The good news is that innovation and technology also create new opportunities for workers. All across the US, tech entrepreneurs, community colleges, vocational schools, and employers are reimagining pathways to employment that are fairer and more inclusive.
This Challenge—powered by MIT Solve, the Morgridge Family Foundation and New Profit—seeks the most promising solutions that accelerate pathways to current and future employment across the US. Solutions that focus on non-coastal states, US interior regions, and/or racial justice are encouraged to apply. To that end, we seek solutions that:
- Drive resources and support to Black, Indigenous, and Latinx entrepreneurs and innovators, who receive a fraction of funding in both the nonprofit and for-profit sectors, despite their frequent proximity to workforce challenges and the systems-focused solutions needed to solve them.
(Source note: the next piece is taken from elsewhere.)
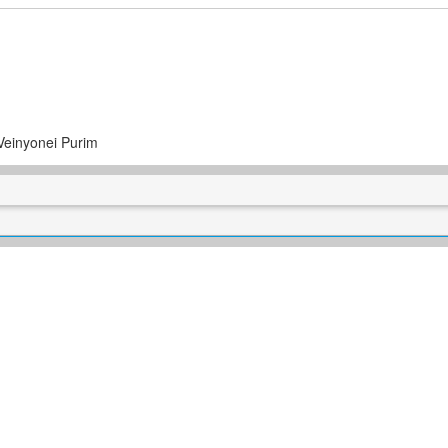
Veinyonei Purim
- Increase access to high-quality, affordable learning, skill-building, and training opportunities for those entering the workforce, transitioning between jobs, or facing unemployment.
- Enable learners to make informed decisions about which pathways and jobs best suit them, including promoting the benefits of non-degree pathways to employment.
- Implement competency-based models for life-long learning and credentialing.
- Match current and future employer and industry needs with education providers, workforce development programs, and diverse job seekers.
Prize Funding + Available Support for the Reimagining Pathways to Employment in the US Challenge
Up to US$625,000 in prize funding is available for the Reimagining Pathways to Employment in the US Challenge.
Finalists will be invited to a pitch event January 24-26, 2021 in Austin, TX at the IBM headquarters to present their solutions to distinguished judges. Challenge winners will have access to a US$625,000 prize pool made possible by Challenge partners Morgridge Family Foundation, New Profit, CSU Global, and Gary Community Investments. These grants will fund the development of validation pilots with innovative US Workforce Boards for the benefit of an anticipated 1 million displaced workers. MIT Solve will support the development and implementation of these partnerships. In addition to funding, mentorship, expert technical guidance and solution implementation support will be available to Challenge winners, as well as virtual coaching with experts for finalists made possible by Challenge partner IBM.